— Your assignment —
Repeat word for word everything from the line containing "Villa Del Mar" to the end of the listing, first and last lines included, and only that.

— Data under study —
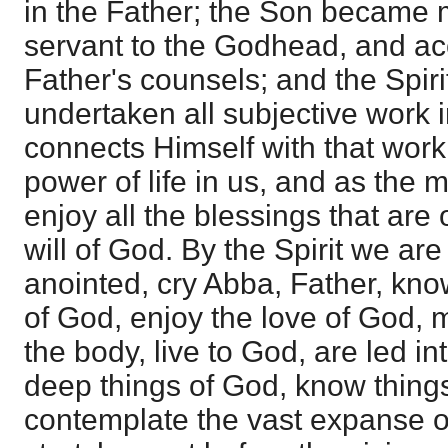
in the Father; the Son became 
servant to the Godhead, and ac
Father's counsels; and the Spir
undertaken all subjective work 
connects Himself with that work
power of life in us, and as the
enjoy all the blessings that are 
will of God. By the Spirit we ar
anointed, cry Abba, Father, kno
of God, enjoy the love of God, m
the body, live to God, are led int
deep things of God, know thing
contemplate the vast expanse o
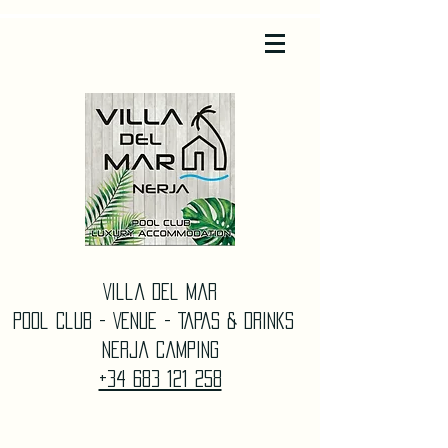
Villa Del Mar
Pool Club - Venue - TAPAS & DrinkS
Nerja Camping
+34 683 121 258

— Exercise answer —
Villa Del Mar
Pool Club - Venue - TAPAS & DrinkS
Nerja Camping
+34 683 121 258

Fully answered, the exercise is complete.